This course is the last in our “Spatial Computational Thinking” program. This “Performative Modelling” course focuses on evaluating alternative spatial configurations to support evidence-based decision making. You will learn methods for calculating various spatial performance metrics related to the built environment that can be used for comparative analysis of design process.
This course will build on the previous three courses that covered procedural, semantic, and generative modelling. In this course, you will switch modes from generating to evaluating spatial performance. Thus, you will be creating procedures for evaluating alternative spatial configurations with respect to a set of performance indicators. This will once again require an increase in coding complexity, together with a new set of strategies for managing that complexity.

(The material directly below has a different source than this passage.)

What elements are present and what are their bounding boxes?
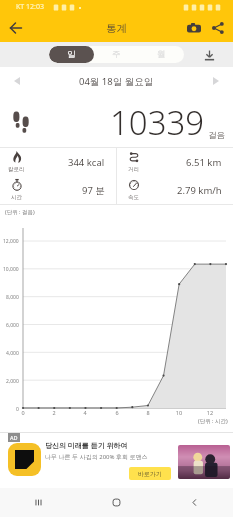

In this course, you will learn how to create your own reusable and customised function libraries. You will use this powerful technique to create a set of generative and performative functions. The generative functions will be used to generate alternative spatial configurations for building designs. The performative functions will be used to evaluate various performance metrics. You will then combine these functions, evaluating each spatial configuration against each performance metric. Finally, you will develop procedures for visualizing and exporting the performance results in order to support decision making.
In the process, you will learn a powerful technique, the ability to import one flowchart into another flowchart and to use it as a function. This allows you to execute larger computational processes with many more procedures hidden inside it.
The modelling exercises and assignments during this course will mainly focus on evaluating alternative spatial configurations for buildings within the urban environment. A site will be selected, and procedures will be developed for calculating performance metrics using morphological and raytracing analysis methods. The morphological analysis includes plot ratio, compacity ratio, passive zone proportion, etc, while the raytracing analysis includes sky view factor, sun exposure factor, viewsheds, etc. The various metrics will then be weighted and aggregated, in order to allow alternative options to be easily compared.
Completing the four courses that make up the “Spatial Computational Thinking” program will provide you with the fundamental knowledge and skills required to tackle a wide variety computational design challenges using digital technologies.